#### Your instructions
Would you restate every entry that follows, word for word, and leave out the pictures?

#### Data for analysis
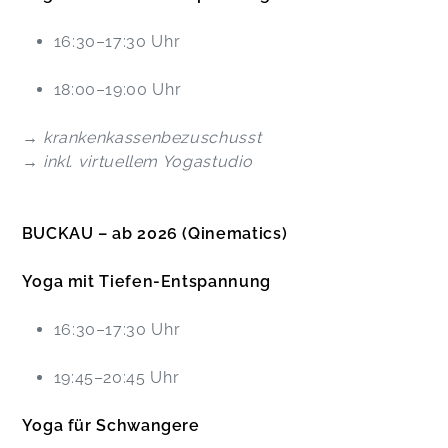
16:30–17:30 Uhr
18:00–19:00 Uhr
→ krankenkassenbezuschusst
→ inkl. virtuellem Yogastudio
BUCKAU – ab 2026 (Qinematics)
Yoga mit Tiefen-Entspannung
16:30–17:30 Uhr
19:45–20:45 Uhr
Yoga für Schwangere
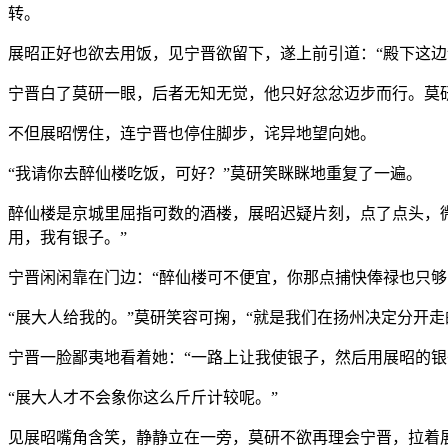
转。
展昭正好也欲去用饭，见宁晋欲留下，遂上前引道：“殿下这边
宁晋白了莫研一眼，后者无知无觉，他只好忿忿迈步而行。莫研
不但展昭愣住，连宁晋也停住脚步，诧异地望向她。
“我请你去醉仙楼吃饭，可好？”莫研笑眯眯地重复了一遍。
醉仙楼是京城里屈指可数的酒楼，展昭迟疑片刻，点了点头，微
用，我有银子。”
宁晋闲闲靠在门边：“醉仙楼可不便宜，你那点捕快俸禄也只够
“展大人给我的。”莫研笑容可掬，“就是我们在扬州决定分开
宁晋一脸鄙夷地看着她：“一路上让我使银子，然后用展昭的
“展大人才不会象你这么斤斤计较呢。”
见展昭嘴角含笑，静静立在一旁，莫研不欲再理会宁晋，拉着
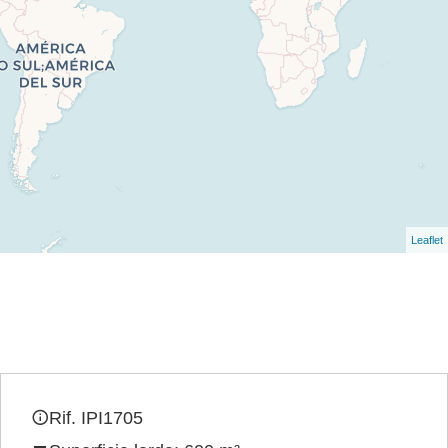
Leaflet
Rif. IPI1705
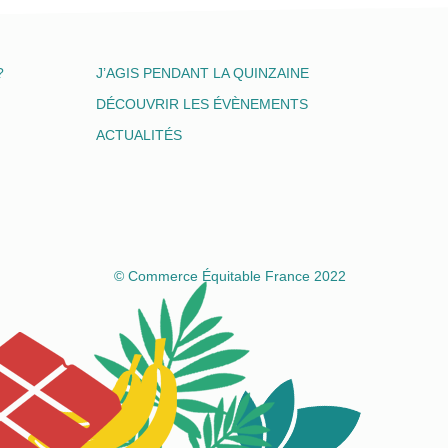
?
J’AGIS PENDANT LA QUINZAINE
DÉCOUVRIR LES ÉVÈNEMENTS
ACTUALITÉS
© Commerce Équitable France 2022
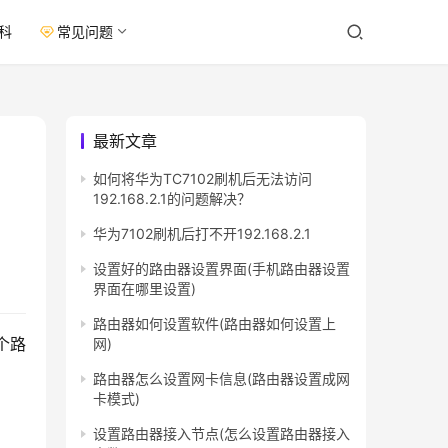
科
常见问题
最新文章
如何将华为TC7102刷机后无法访问
192.168.2.1的问题解决？
华为7102刷机后打不开192.168.2.1
设置好的路由器设置界面(手机路由器设置
界面在哪里设置)
路由器如何设置软件(路由器如何设置上
个路
网)
路由器怎么设置网卡信息(路由器设置成网
卡模式)
设置路由器接入节点(怎么设置路由器接入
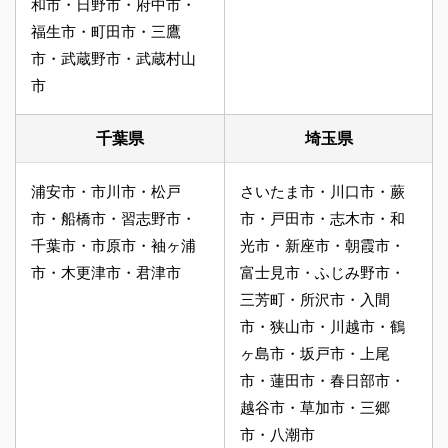
和市・日野市・府中市・
福生市・町田市・三鷹
市・武蔵野市・武蔵村山
市
千葉県
埼玉県
浦安市・市川市・松戸
さいたま市・川口市・蕨
市・船橋市・習志野市・
市・戸田市・志木市・和
千葉市・市原市・袖ヶ浦
光市・新座市・朝霞市・
市・木更津市・君津市
富士見市・ふじみ野市・
三芳町・所沢市・入間
市・狭山市・川越市・鶴
ヶ島市・坂戸市・上尾
市・蓮田市・春日部市・
越谷市・草加市・三郷
市・八潮市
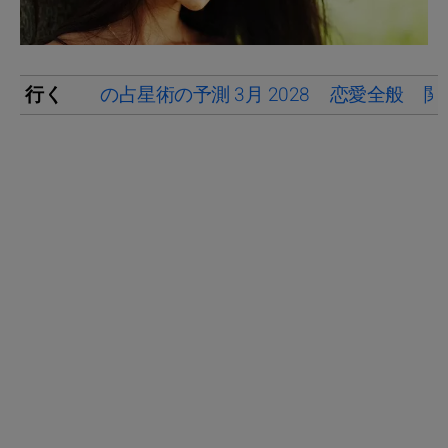
行く
の占星術の予測 3月 2028
恋愛全般
関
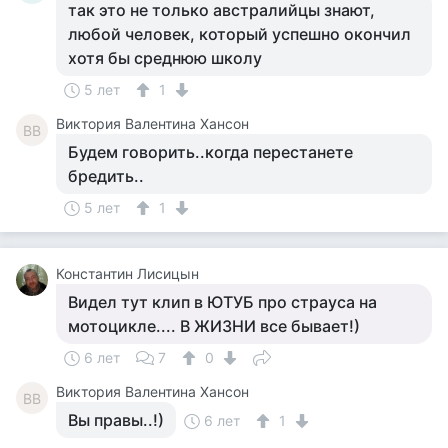
так это не только австралийцы знают,
любой человек, который успешно окончил
хотя бы среднюю школу
5 лет
1
Виктория Валентина Хансон
ВВ
Будем говорить..когда перестанете
бредить..
5 лет
1
Константин Лисицын
Видел тут клип в ЮТУБ про страуса на
мотоцикле.... В ЖИЗНИ все бывает!)
6 лет
7
0
Виктория Валентина Хансон
ВВ
Вы правы..!)
6 лет
1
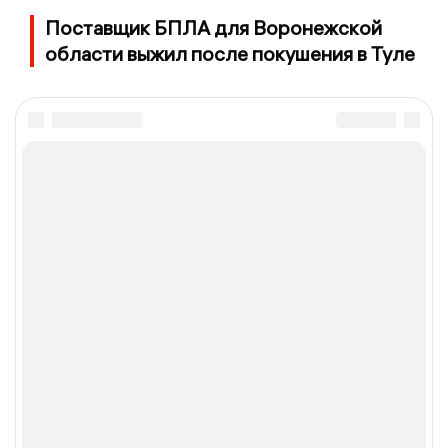
Поставщик БПЛА для Воронежской
области выжил после покушения в Туле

#### Reply
16:30–17:30 Uhr
18:00–19:00 Uhr
→ krankenkassenbezuschusst
→ inkl. virtuellem Yogastudio
BUCKAU – ab 2026 (Qinematics)
Yoga mit Tiefen-Entspannung
16:30–17:30 Uhr
19:45–20:45 Uhr
Yoga für Schwangere
转。
展昭正好也欲去用饭，见宁晋欲留下，遂上前引道：“殿下这边
宁晋白了莫研一眼，后者无知无觉，他只好忿忿迈步而行。莫研
不但展昭愣住，连宁晋也停住脚步，诧异地望向她。
“我请你去醉仙楼吃饭，可好？”莫研笑眯眯地重复了一遍。
醉仙楼是京城里屈指可数的酒楼，展昭迟疑片刻，点了点头，微
用，我有银子。”
宁晋闲闲靠在门边：“醉仙楼可不便宜，你那点捕快俸禄也只够
“展大人给我的。”莫研笑容可掬，“就是我们在扬州决定分开
宁晋一脸鄙夷地看着她：“一路上让我使银子，然后用展昭的
“展大人才不会象你这么斤斤计较呢。”
见展昭嘴角含笑，静静立在一旁，莫研不欲再理会宁晋，拉着
Leaflet
Rif. IPI1705
?
J’AGIS PENDANT LA QUINZAINE
DÉCOUVRIR LES ÉVÈNEMENTS
ACTUALITÉS
© Commerce Équitable France 2022
科
常见问题
最新文章
如何将华为TC7102刷机后无法访问
192.168.2.1的问题解决？
华为7102刷机后打不开192.168.2.1
设置好的路由器设置界面(手机路由器设置
界面在哪里设置)
路由器如何设置软件(路由器如何设置上
个路
网)
路由器怎么设置网卡信息(路由器设置成网
卡模式)
设置路由器接入节点(怎么设置路由器接入
和市・日野市・府中市・
福生市・町田市・三鷹
市・武蔵野市・武蔵村山
市
千葉県
埼玉県
浦安市・市川市・松戸
さいたま市・川口市・蕨
市・船橋市・習志野市・
市・戸田市・志木市・和
千葉市・市原市・袖ヶ浦
光市・新座市・朝霞市・
市・木更津市・君津市
富士見市・ふじみ野市・
三芳町・所沢市・入間
市・狭山市・川越市・鶴
ヶ島市・坂戸市・上尾
市・蓮田市・春日部市・
越谷市・草加市・三郷
市・八潮市
行く
の占星術の予測 3月 2028
恋愛全般
関
так это не только австралийцы знают,
любой человек, который успешно окончил
хотя бы среднюю школу
5 лет
1
Виктория Валентина Хансон
ВВ
Будем говорить..когда перестанете
бредить..
5 лет
1
Константин Лисицын
Видел тут клип в ЮТУБ про страуса на
мотоцикле.... В ЖИЗНИ все бывает!)
6 лет
7
0
Виктория Валентина Хансон
ВВ
Вы правы..!)
6 лет
1
Поставщик БПЛА для Воронежской
области выжил после покушения в Туле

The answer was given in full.